I talk too much and spend too much time trying to defend myself and my perspective. This bent toward self-justification is so automatic I’m usually into it at the first hint of disagreement, even before knowing the exact problem. I don’t know where this defensiveness comes from. What I do know is there’s too much CYA in my life and not enough concern about what that kind of mentality is doing to my creativity and relationships.
The fact is, when I defend myself, I inevitably alienate others. No one wants to be around someone so insecure they spend more time justifying themselves than listening to others. Besides, what hasn’t Christ forgiven? Do we really need to continue to impress each other with our words of wisdom and put ourselves over each other when Christ has invited us all to His banquet? It seems my defensiveness says more about my relationship with Christ than I thought, and I don’t like the picture it paints one bit.

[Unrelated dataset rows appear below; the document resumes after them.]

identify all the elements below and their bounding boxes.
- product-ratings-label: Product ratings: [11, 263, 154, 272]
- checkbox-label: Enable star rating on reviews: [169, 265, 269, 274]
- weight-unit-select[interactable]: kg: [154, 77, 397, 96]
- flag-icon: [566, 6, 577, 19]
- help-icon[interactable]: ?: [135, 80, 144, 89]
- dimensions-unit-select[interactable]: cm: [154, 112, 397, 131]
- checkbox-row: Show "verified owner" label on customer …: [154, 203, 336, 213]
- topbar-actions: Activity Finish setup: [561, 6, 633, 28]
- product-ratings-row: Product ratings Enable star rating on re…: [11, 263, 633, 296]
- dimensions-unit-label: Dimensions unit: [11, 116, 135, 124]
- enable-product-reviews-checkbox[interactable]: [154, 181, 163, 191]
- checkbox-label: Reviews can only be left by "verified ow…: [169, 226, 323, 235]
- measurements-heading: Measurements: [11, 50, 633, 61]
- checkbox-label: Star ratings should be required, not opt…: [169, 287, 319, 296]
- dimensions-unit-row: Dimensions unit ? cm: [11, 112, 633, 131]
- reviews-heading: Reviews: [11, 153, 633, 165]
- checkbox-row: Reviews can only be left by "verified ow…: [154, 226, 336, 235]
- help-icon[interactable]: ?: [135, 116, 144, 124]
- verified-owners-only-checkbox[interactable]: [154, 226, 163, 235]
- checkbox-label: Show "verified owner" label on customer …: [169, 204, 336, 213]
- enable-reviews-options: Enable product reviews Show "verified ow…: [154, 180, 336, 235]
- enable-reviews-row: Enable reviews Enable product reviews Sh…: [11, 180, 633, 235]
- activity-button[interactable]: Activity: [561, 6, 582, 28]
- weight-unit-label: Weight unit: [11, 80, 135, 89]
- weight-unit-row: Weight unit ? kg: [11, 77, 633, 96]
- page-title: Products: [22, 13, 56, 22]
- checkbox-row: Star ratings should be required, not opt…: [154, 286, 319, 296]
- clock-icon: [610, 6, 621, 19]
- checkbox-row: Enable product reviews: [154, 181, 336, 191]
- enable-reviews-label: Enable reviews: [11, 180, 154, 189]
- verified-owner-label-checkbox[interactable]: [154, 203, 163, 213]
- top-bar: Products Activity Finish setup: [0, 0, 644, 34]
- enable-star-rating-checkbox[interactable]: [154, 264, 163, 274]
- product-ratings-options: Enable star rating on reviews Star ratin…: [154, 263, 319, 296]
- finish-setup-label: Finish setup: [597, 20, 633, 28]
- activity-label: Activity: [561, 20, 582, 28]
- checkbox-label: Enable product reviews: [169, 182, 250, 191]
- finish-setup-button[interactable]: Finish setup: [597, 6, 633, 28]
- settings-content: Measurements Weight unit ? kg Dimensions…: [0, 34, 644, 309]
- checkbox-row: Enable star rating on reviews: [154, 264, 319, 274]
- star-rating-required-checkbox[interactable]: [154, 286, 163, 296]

A defensive personality just cannot be a loving personality. Defensiveness belies an emptiness of the soul – a need for man’s approval – of disproportionate and unhealthy size. When we get defensive, others recognize our insecurity has jeopardized our self-image and warped our personality. If we are filled with the Spirit and have accepted Christ as our Lord and Savior, our place in heaven is secured. There is simply no need to be defensive. There is no need to be self-centered at all. Yet, most of us still get defensive at times. Being right still gets priority over being loving. That doesn’t make it right. We are still thinking like fallen creatures, not like forgiven and remade saints.

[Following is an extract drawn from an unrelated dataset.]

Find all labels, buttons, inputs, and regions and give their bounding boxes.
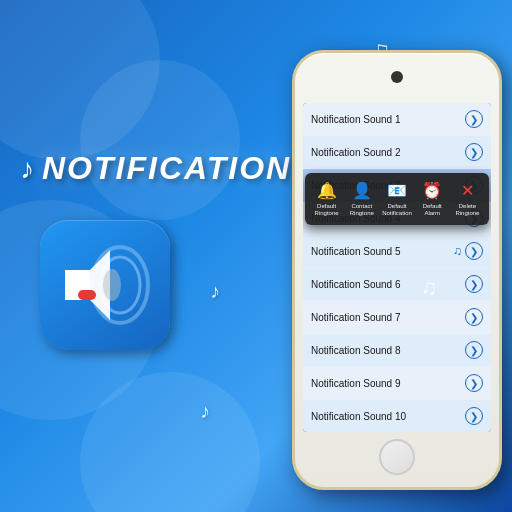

The Spirit fills us apart from anything we can say or do, and nothing we say or do short of outright rejection will cause Him to fill less of us. The next time we feel the temptation to be defensive, let’s let the Holy Spirit take the hit. God is big enough to handle any criticism thrown at Him. If we will get serious about thinking with the mind of Christ, pretty soon, my bet is we won’t have anything to defend. We can, and will, be loving and right at the same time, and there won’t be anything left to prove. Christ’s presence in our lives will not just get us through but will shine out to others, no apologies or justifications needed.
And that’s all I have to say about that.